• _Given entries_
Start of Block
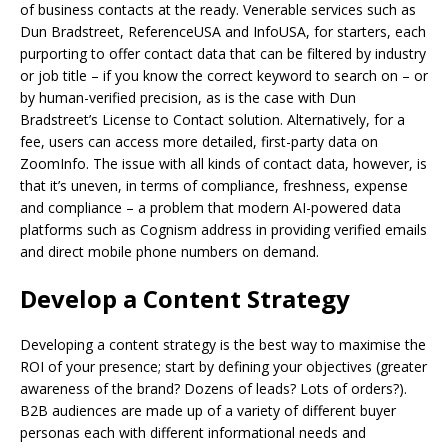
of business contacts at the ready. Venerable services such as
Dun Bradstreet, ReferenceUSA and InfoUSA, for starters, each
purporting to offer contact data that can be filtered by industry
or job title – if you know the correct keyword to search on – or
by human-verified precision, as is the case with Dun
Bradstreet’s License to Contact solution. Alternatively, for a
fee, users can access more detailed, first-party data on
ZoomInfo. The issue with all kinds of contact data, however, is
that it’s uneven, in terms of compliance, freshness, expense
and compliance – a problem that modern AI-powered data
platforms such as Cognism address in providing verified emails
and direct mobile phone numbers on demand.
Develop a Content Strategy
Developing a content strategy is the best way to maximise the
ROI of your presence; start by defining your objectives (greater
awareness of the brand? Dozens of leads? Lots of orders?).
B2B audiences are made up of a variety of different buyer
personas each with different informational needs and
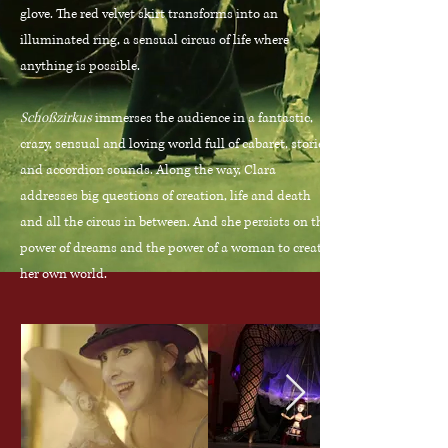
glove. The red velvet skirt transforms into an
illuminated ring, a sensual circus of life where
anything is possible.
Schoßzirkus
immerses the audience in a fantastic,
crazy, sensual and loving world full of cabaret, stories
and accordion sounds. Along the way, Clara
addresses big questions of creation, life and death
and all the circus in between. And she persists on the
power of dreams and the power of a woman to create
her own world.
End of Block
• _Exercise requirements_
Once the pictures are set aside, retype the rest of the listing exactly.

• _Answer below_
of business contacts at the ready. Venerable services such as
Dun Bradstreet, ReferenceUSA and InfoUSA, for starters, each
purporting to offer contact data that can be filtered by industry
or job title – if you know the correct keyword to search on – or
by human-verified precision, as is the case with Dun
Bradstreet’s License to Contact solution. Alternatively, for a
fee, users can access more detailed, first-party data on
ZoomInfo. The issue with all kinds of contact data, however, is
that it’s uneven, in terms of compliance, freshness, expense
and compliance – a problem that modern AI-powered data
platforms such as Cognism address in providing verified emails
and direct mobile phone numbers on demand.
Develop a Content Strategy
Developing a content strategy is the best way to maximise the
ROI of your presence; start by defining your objectives (greater
awareness of the brand? Dozens of leads? Lots of orders?).
B2B audiences are made up of a variety of different buyer
personas each with different informational needs and
glove. The red velvet skirt transforms into an
illuminated ring, a sensual circus of life where
anything is possible.
Schoßzirkus
immerses the audience in a fantastic,
crazy, sensual and loving world full of cabaret, stories
and accordion sounds. Along the way, Clara
addresses big questions of creation, life and death
and all the circus in between. And she persists on the
power of dreams and the power of a woman to create
her own world.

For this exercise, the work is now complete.